All Versions
10
Latest Version
Avg Release Cycle
92 days
Latest Release
153 days ago

Changelog History

  • v1.1.8

    June 13, 2019

    🐛 Bug fixes

    • #375 - Cache doesn't work as expected
  • v1.1.7

    April 09, 2019

    Important notice

    ⬇️ Dropped support for Node 4. The lowest supported version is now 6.13.0. This is due to requirements of some dependencies.

    🆕 New features

    • The README is now generated using jsdoc-to-markdown.

    🐛 Bug fixes

    • #419 - srcset source termination
    • #432 - Add a replacement in cleanURL
    • #439 - Links getting skipped due to escape sequence in href
    • #441 - Pattern for CSS url() syntax matches wrongly also some JS url() function calls
    • #443 - Oldest unfetched item duplicates
    • #447 - Fix TypeError ERR_INVALID_CALLBACK on fs.writeFile for node.js v10
  • v1.1.6

    October 06, 2017

    🆕 New features

    • Sitemap directives in /robots.txt are now added to the queue if Crawler#respectRobotsTxt is truthy.

    🐛 Bug fixes

    • #398 - fix issue where multiple cookies weren't properly serialized for outbound requests
    • 📜 #400 - fix issue where <meta name="robots"> tags weren't properly parsed
  • v1.1.5

    August 15, 2017

    Administrative

    • Welcome @konstantinblaesi! We invited a few people who have made recent and significant contributions to come on board as simplecrawler collaborators. @konstantinblaesi heeded our call and has already submitted several PR's, including an ambitious upstream patch!
    • 👀 simplecrawler now has its own GitHub organisation and lives at simplecrawler/simplecrawler.
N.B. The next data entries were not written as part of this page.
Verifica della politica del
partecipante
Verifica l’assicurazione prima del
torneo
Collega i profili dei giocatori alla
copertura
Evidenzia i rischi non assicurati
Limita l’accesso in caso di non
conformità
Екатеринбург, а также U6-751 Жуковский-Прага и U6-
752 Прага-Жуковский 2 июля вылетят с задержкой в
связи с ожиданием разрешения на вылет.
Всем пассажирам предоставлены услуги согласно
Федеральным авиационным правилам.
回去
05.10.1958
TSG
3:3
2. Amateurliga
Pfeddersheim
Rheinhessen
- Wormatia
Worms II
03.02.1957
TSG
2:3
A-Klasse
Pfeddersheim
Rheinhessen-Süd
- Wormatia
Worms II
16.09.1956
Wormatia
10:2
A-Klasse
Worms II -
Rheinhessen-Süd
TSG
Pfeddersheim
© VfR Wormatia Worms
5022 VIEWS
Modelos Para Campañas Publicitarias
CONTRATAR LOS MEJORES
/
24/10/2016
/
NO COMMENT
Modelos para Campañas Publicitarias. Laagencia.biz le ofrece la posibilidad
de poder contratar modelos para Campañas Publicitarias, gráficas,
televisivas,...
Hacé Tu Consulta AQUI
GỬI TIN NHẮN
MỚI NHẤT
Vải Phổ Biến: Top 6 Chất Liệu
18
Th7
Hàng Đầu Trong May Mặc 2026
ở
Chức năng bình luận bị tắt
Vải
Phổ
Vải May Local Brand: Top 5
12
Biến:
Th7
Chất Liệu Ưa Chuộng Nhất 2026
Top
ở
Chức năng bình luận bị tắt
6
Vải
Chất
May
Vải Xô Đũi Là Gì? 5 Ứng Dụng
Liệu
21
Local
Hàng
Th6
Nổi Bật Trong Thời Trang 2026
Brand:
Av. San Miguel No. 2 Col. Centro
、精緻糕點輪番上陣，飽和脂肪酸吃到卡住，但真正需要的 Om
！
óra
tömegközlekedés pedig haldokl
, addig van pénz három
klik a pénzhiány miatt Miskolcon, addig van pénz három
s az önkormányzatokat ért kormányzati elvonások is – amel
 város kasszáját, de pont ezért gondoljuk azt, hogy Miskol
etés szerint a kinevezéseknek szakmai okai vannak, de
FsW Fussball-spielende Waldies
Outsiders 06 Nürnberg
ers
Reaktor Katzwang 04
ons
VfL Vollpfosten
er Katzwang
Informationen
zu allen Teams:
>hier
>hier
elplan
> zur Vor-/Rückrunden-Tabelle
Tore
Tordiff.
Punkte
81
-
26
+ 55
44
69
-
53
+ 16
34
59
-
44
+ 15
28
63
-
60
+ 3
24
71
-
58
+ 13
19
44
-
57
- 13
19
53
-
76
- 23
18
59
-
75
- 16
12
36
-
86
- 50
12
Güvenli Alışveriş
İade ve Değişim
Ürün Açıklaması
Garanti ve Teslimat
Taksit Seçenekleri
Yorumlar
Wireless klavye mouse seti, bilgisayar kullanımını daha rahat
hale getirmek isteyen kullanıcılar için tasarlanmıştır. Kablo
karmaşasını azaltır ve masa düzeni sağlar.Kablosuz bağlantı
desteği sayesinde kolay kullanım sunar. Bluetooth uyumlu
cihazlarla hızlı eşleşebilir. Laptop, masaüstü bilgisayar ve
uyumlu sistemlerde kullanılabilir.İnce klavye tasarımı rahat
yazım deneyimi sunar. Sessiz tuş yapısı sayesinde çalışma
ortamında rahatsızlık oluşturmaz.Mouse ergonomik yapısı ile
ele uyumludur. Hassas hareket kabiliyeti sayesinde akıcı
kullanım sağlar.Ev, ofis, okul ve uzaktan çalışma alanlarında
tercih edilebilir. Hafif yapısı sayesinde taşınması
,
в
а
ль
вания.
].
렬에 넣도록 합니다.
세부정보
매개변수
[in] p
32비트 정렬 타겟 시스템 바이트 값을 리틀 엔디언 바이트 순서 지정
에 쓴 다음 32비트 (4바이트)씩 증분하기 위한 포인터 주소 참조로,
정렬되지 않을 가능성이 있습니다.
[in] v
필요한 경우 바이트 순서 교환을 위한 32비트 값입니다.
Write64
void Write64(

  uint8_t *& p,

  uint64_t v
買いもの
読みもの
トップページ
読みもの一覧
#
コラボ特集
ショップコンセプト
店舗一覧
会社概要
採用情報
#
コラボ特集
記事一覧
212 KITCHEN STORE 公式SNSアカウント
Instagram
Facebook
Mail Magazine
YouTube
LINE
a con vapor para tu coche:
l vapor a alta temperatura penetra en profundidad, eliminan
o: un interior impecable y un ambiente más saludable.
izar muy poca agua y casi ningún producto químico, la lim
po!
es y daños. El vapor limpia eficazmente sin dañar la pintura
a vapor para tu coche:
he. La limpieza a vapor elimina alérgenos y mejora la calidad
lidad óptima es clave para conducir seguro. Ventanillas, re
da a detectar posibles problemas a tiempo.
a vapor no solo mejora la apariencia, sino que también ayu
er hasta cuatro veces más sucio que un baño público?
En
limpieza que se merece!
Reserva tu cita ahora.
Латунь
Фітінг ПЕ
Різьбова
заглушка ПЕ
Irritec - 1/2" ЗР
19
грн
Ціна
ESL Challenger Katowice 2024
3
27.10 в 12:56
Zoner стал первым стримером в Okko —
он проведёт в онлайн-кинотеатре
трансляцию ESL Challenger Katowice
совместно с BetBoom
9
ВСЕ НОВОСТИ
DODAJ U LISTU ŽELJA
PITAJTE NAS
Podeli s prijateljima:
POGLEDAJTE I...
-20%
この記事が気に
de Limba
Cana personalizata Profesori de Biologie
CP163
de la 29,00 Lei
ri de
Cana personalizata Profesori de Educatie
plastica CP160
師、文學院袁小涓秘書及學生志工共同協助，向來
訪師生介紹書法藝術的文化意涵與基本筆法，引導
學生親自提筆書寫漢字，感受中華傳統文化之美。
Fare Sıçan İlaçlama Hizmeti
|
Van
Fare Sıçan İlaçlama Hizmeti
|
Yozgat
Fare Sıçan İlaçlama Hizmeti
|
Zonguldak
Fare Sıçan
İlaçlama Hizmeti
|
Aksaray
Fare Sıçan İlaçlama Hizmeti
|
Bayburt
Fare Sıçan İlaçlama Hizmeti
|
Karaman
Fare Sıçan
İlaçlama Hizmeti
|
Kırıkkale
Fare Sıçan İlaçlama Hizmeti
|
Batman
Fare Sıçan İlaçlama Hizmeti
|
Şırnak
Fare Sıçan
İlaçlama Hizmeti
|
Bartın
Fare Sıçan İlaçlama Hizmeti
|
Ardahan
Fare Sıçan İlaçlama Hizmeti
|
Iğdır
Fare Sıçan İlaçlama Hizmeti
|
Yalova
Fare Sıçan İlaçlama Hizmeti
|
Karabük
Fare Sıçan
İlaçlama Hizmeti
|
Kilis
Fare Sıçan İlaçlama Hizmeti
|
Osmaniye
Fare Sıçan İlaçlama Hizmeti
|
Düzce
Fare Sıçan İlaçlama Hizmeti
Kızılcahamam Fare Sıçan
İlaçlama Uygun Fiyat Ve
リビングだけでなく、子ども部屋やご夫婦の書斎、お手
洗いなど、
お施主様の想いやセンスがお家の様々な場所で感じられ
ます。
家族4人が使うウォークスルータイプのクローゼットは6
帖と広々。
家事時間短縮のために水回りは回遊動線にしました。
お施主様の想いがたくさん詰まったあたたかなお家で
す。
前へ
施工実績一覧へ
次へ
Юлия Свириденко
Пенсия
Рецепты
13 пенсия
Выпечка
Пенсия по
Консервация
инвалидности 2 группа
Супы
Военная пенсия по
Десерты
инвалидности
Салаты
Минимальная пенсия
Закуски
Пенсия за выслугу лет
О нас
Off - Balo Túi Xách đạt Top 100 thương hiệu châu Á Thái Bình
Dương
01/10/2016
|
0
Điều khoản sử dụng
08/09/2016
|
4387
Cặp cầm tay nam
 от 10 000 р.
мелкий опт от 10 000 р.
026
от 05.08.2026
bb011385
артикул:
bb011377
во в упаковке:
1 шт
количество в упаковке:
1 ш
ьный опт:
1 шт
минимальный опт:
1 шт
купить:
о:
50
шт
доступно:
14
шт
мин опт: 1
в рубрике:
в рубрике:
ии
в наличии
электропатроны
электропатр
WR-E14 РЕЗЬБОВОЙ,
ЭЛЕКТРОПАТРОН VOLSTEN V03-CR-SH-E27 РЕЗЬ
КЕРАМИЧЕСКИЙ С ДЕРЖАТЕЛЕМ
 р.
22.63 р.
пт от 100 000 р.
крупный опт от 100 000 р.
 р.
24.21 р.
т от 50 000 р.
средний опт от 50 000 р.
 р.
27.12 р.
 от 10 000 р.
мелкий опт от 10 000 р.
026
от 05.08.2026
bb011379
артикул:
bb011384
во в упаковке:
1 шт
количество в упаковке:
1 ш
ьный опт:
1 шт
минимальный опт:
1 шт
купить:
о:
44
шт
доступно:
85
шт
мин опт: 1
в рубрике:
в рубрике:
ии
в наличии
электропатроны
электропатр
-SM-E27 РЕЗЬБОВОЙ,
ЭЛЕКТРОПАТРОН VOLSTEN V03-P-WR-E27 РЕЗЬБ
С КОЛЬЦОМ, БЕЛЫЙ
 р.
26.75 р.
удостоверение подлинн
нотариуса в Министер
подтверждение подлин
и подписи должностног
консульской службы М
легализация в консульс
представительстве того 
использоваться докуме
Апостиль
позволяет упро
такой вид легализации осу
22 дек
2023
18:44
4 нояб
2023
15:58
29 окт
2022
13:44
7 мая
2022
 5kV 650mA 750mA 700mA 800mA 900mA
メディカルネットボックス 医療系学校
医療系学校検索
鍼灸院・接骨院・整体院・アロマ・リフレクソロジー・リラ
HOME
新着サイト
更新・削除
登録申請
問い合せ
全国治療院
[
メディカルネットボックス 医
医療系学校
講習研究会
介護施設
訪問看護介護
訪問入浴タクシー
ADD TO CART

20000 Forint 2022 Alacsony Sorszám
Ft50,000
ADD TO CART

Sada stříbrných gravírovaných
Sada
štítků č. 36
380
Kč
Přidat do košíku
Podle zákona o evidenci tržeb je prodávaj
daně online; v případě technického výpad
This enables more fine tuned access controls for current and future collaborators. If you are interested in joining us, see #388.

    Important notice

    • 👀 We have dropped support for node 0.12. The lowest supported version is now 4.x. This enables us to use more modern language features and will hopefully enable more patches soon. See #382 for more details.

    🐛 Bug fixes

    • 🐎 #364 - improved performance of Crawler#cleanExpandResources. See #382 for relevant patch
    • 👀 #385 and #363 - @konstantinblaesi submitted an upstream patch to URI.js that employs the same validation logic when calling the URI constructor as when calling the hostname and port methods. See #393 and medialize/URI.js#345 for relevant patches
  • v1.1.4

    July 16, 2017

    🐛 Bug fixes

    • #377 - fixed multiple issues with Crawler#removeFetchCondition and Crawler#removeDownloadCondition. Previously, those methods promised to throw an error if they couldn't find the fetch/download condition that was targeted, but they did not. The previous system for condition ID's was not stable either, since they targeted indexes in an array would change length. Crawler#removeFetchCondition also had a bug where it looked for fetch condition references in the Crawler#_downloadConditions array rather than Crawler#_fetchConditions. All of these issues have been fixed now. Thanks to @venning for a great bug report and PR!
  • v1.1.3

    June 21, 2017

    🆕 New features

    • #376 - added Crawler#sortQueryParameters option. This option will sort the query parameters in a URL, making it simple to avoid fetching duplicate pages on sites that use a lot of query parameters. Thanks @HaroldPutman!
  • v1.1.2

    June 21, 2017

    🐛 Bug fixes

    • 🛠 #371 - fixed an issue where custom cache back-ends would not be properly type checked
  • v1.1.1

    March 19, 2017

    🐛 Bug fixes

    • ⚡️ #360 - updated README to correctly reflect new async fetch/download conditions API
    • ⚡️ #353 - updated default srcset discovery function to be more permissive
    • 🚚 #357 - ensure that the port parameter is properly removed from the Crawler#getRequestOptions return object when using a custom HTTP agent
  • v1.1.0

    March 10, 2017

    🆕 New features

    • ➕ Added the ability to make both fetch conditions and download conditions async. This change also deprecates the previous synchronous behavior (we will be removing it in the next major release). This suggestion was originally brought up by @maxcorbeau in #345
  • v1.0.5

    March 10, 2017

    🐛 Bug fixes

    • 🛠 #339 - fixed a regression in FetchQueue#defrost that would trick the queue into skipping over unfetched queue items when asked for the oldest unfetched one. Thanks @cival for a PR!